* [WHAT THIS TASK INVOLVES]: Below are some records; output exactly the lines from the line with "い」という悩みは多くの方が抱えるものです。本記事で" to the line with "看過 OLED 色彩表現就回", both ends kept, and nothing more.

######

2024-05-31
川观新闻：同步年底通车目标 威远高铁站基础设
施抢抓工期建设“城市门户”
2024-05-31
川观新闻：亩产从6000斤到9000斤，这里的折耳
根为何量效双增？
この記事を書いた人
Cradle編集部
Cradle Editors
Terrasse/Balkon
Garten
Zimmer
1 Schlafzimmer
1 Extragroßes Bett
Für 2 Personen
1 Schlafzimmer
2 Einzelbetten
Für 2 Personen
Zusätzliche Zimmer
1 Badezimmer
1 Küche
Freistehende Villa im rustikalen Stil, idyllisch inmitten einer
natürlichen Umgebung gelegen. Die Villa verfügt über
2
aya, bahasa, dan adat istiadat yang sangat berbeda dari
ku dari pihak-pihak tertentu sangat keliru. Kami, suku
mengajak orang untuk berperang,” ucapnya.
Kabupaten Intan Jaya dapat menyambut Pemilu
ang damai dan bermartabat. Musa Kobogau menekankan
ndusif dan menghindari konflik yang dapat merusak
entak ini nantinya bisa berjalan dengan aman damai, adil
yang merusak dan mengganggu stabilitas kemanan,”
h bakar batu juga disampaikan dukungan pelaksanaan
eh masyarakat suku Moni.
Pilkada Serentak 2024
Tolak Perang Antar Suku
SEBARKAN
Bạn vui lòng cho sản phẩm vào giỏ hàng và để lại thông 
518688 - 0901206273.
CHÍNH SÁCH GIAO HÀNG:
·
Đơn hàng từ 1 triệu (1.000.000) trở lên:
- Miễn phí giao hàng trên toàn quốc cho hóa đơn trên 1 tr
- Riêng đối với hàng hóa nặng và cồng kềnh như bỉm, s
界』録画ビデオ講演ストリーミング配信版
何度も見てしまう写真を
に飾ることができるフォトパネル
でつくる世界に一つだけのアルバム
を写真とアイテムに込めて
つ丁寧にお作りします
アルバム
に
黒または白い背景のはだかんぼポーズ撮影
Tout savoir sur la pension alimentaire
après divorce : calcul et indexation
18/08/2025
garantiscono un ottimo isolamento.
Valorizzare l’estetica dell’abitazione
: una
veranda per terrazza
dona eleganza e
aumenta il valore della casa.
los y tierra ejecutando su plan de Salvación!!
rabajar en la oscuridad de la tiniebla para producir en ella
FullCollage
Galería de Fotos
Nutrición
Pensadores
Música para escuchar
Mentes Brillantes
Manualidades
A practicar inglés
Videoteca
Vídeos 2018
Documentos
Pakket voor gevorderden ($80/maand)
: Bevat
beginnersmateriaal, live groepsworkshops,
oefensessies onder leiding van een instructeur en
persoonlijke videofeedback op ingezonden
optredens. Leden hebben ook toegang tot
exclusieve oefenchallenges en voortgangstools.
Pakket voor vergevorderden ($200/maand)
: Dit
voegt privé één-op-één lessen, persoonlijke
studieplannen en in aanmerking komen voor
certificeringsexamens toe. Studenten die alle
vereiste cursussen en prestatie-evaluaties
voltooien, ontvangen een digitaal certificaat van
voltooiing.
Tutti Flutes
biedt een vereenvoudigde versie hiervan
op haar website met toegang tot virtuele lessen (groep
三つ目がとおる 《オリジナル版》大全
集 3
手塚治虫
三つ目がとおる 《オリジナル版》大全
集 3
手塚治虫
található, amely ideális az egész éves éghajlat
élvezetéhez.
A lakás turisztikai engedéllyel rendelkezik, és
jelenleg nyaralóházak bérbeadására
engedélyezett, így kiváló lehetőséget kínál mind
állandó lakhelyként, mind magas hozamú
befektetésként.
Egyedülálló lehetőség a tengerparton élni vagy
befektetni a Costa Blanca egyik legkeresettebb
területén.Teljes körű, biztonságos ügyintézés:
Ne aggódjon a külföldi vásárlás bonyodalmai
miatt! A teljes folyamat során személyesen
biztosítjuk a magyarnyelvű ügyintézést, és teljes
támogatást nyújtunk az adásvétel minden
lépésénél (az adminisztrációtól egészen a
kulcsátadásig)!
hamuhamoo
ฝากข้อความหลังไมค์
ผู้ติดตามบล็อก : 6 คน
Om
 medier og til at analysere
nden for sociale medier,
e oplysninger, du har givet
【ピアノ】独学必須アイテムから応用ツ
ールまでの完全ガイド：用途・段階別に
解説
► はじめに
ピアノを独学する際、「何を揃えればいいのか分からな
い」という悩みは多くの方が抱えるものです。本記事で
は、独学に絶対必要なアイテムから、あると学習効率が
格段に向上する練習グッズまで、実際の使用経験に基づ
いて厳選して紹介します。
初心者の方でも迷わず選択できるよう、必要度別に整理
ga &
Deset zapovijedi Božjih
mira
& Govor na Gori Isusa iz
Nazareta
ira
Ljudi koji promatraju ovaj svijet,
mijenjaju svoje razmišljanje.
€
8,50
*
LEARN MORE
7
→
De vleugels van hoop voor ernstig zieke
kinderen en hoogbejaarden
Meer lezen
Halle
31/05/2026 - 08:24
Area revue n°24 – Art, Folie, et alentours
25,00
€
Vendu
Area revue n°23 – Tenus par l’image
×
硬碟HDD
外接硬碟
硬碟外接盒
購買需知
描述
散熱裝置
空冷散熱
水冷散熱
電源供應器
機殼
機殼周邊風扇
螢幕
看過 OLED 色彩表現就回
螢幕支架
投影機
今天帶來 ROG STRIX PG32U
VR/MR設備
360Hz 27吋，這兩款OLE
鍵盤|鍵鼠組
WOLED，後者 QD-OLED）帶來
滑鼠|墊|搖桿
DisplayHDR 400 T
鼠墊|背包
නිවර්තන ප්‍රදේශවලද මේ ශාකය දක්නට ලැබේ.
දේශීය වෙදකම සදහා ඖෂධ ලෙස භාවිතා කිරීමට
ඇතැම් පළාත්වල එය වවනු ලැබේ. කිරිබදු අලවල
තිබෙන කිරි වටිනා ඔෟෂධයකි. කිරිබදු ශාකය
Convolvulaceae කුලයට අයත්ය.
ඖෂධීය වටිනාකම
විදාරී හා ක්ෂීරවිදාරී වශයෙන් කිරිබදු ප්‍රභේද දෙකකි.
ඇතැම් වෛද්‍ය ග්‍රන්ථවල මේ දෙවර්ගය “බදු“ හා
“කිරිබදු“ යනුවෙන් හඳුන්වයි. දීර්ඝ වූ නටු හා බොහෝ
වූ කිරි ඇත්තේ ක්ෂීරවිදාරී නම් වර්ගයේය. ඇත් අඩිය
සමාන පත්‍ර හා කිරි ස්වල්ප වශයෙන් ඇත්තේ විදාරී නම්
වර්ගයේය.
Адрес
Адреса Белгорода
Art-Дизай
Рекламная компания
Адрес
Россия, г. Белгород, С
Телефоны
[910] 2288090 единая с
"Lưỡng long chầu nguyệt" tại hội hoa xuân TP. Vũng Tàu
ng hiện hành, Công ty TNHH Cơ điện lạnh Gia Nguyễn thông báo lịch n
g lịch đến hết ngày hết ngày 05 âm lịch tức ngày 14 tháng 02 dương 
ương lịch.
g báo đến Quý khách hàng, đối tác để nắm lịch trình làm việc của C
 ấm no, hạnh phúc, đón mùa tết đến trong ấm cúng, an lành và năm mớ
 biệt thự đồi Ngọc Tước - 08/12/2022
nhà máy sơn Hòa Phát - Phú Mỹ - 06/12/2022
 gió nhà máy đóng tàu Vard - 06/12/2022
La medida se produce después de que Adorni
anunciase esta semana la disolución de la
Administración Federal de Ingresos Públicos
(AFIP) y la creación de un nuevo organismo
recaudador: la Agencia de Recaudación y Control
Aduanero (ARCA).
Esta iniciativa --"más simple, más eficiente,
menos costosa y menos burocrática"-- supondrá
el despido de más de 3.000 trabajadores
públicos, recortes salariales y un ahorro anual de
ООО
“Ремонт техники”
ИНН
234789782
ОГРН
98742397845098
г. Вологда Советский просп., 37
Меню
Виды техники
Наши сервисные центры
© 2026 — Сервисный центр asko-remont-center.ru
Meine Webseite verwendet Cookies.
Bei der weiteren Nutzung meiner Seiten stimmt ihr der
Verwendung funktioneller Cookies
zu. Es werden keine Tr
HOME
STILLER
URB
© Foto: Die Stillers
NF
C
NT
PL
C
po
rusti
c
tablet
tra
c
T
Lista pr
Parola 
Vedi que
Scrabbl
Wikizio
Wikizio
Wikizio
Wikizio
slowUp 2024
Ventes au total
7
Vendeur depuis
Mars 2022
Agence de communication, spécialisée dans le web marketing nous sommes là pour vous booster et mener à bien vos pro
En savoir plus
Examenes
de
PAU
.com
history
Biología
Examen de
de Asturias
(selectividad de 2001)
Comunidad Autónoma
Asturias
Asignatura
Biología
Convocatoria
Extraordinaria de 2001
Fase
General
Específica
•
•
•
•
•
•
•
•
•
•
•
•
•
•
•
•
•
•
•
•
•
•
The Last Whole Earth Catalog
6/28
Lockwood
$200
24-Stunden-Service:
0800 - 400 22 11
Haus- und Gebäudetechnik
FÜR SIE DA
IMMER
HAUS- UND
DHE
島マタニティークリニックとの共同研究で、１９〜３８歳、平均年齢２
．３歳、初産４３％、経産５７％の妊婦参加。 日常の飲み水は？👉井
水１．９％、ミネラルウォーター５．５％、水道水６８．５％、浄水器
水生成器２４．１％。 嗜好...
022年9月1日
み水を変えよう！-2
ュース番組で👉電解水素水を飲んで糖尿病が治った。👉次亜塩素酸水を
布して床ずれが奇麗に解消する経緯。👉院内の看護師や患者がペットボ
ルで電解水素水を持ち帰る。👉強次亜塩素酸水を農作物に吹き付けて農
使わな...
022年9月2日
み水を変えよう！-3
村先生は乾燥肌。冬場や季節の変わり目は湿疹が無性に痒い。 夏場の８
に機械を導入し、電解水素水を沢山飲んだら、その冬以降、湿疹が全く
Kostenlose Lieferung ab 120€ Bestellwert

######

* [EXERCISE RESULT]:
い」という悩みは多くの方が抱えるものです。本記事で
は、独学に絶対必要なアイテムから、あると学習効率が
格段に向上する練習グッズまで、実際の使用経験に基づ
いて厳選して紹介します。
初心者の方でも迷わず選択できるよう、必要度別に整理
ga &
Deset zapovijedi Božjih
mira
& Govor na Gori Isusa iz
Nazareta
ira
Ljudi koji promatraju ovaj svijet,
mijenjaju svoje razmišljanje.
€
8,50
*
LEARN MORE
7
→
De vleugels van hoop voor ernstig zieke
kinderen en hoogbejaarden
Meer lezen
Halle
31/05/2026 - 08:24
Area revue n°24 – Art, Folie, et alentours
25,00
€
Vendu
Area revue n°23 – Tenus par l’image
×
硬碟HDD
外接硬碟
硬碟外接盒
購買需知
描述
散熱裝置
空冷散熱
水冷散熱
電源供應器
機殼
機殼周邊風扇
螢幕
看過 OLED 色彩表現就回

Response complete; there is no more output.